Is there still more to learn about Alfred J. Hitchcock, already the most written about filmmaker in the history of the medium? Professor Charles Barr offers a fresh perspective and details of his new research into ‘Unknown Hitchcock’.

About the Author: Charles Barr taught for many years at the University of East Anglia, and more recently in the USA and in Dublin. He is currently a Research Fellow at St Mary’s University, Twickenham, and is active on the board of the US-based scholarly journal The Hitchcock Annual. His pioneering work on British cinema includes Ealing Studios (rev. edn, 1999) and English Hitchcock (1999), and, as editor, All Our Yesterdays: 90 Years of British Cinema (1986); and he was researcher and co-writer of Stephen Frears’s film Typically British: A Personal History of British Cinema (1995). The second edition of his book on Vertigo for the BFI Film Classics range was published in 2012. With Alain Kerzoncuf he is the co-author of Hitchcock Lost and Found: The Forgotten Films (2015).

 

‘Titanic fatigue’ became a familiar syndrome in the course of 2012 – the commemorative publications and exhibitions and TV programmes just kept relentlessly coming, not to mention the 3D reissue of James Cameron’s film of 1997. Is there a danger of Hitchcock fatigue as well?
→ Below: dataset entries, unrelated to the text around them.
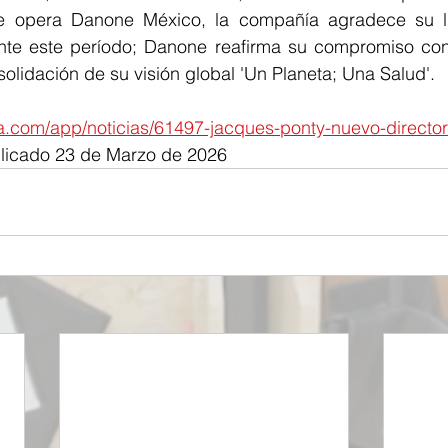
 opera Danone México, la compañía agradece su li
nte este período; Danone reafirma su compromiso con 
solidación de su visión global 'Un Planeta; Una Salud'.
.com/app/noticias/61497-jacques-ponty-nuevo-director
blicado 23 de Marzo de 2026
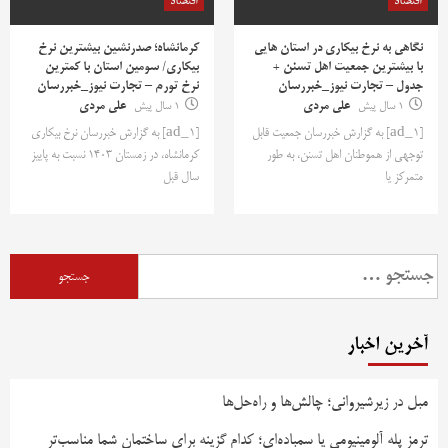
اقتصاد
اقتصاد
نگاهی به نرخ بیکاری در استان هایی
کرمانشاه؛ صدرنشین بیشترین نرخ
با بیشترین جمعیت اهل تسنن +
بیکاری/ سومین استان با کمترین
جدول – تجارت نیوز_خبررسان
نرخ تورم – تجارت نیوز_خبررسان
1 سال پیش
علی مردی
1 سال پیش
علی مردی
[ad_1] به گزارش خبررسان جمعیت قابل
[ad_1] به گزارش خبررسان نرخ بیکاری
توجهی از هموطنان اهل تسنن، به طور
کرمانشاه، در زمستان 1403 نسبت به پاییز
متمرکز یا
سال قبل
جستجو
برای:
آخرین اخبار
مبل در زیرشیروانی؛ چالش‌ها و راه‌حل‌ها
ترمز پله آلومینیومی یا سمباده‌ای؛ کدام گزینه برای ساختمان شما مناسب‌تر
We are nowhere near to a big Alfred Hitchcock anniversary (it is 113 years since his birth, and 32 since his death), but the challenge of the ‘Cultural Olympics’ inspired the BFI to mount, in Titanic year, a major Hitchcock offensive: restoration of the silent films, a complete South Bank retrospective, intensive publicity online and through other media.

… Hitchcock stands as arguably the closest we have to a universal representation of the cinema medium

Add to this the hype surrounding the latest ‘Best Films’ poll by Sight and Sound, in which Vertigo took over the top place from Citizen Kane, and the two imminent feature films (the Psycho-centred Hitchcock, from Hollywood, with Anthony Hopkins, and The Girl for BBC TV, with Toby Jones, centred on The Birds and Marnie), and we might soon feel in serious need of a Hitchcock moratorium.

And yet… the fact remains that Hitchcock stands as arguably the closest we have to a universal representation of the cinema medium, which makes him of special value to students of cinema at every level. This is not the same as claiming him (or his Vertigo) as ‘the best’, whatever that means. Forget the extravagant BFI claim that he is on a par with Shakespeare or Dickens as an English Great – aside from any quality issues, neither of them did the majority of their work abroad, or took American citizenship – and ponder instead the words of the American scholar Paula Marantz Cohen, writing in 2008: ‘The appeal of Hitchcock to the theorist and historian of film is impossible to overstate. To study him is to find an economical way of studying the entire history of cinema.’ The hype of 2012 is justified if it advances this understanding rather than simply underwriting the BFI’s campaign slogan ‘The Genius of Hitchcock’.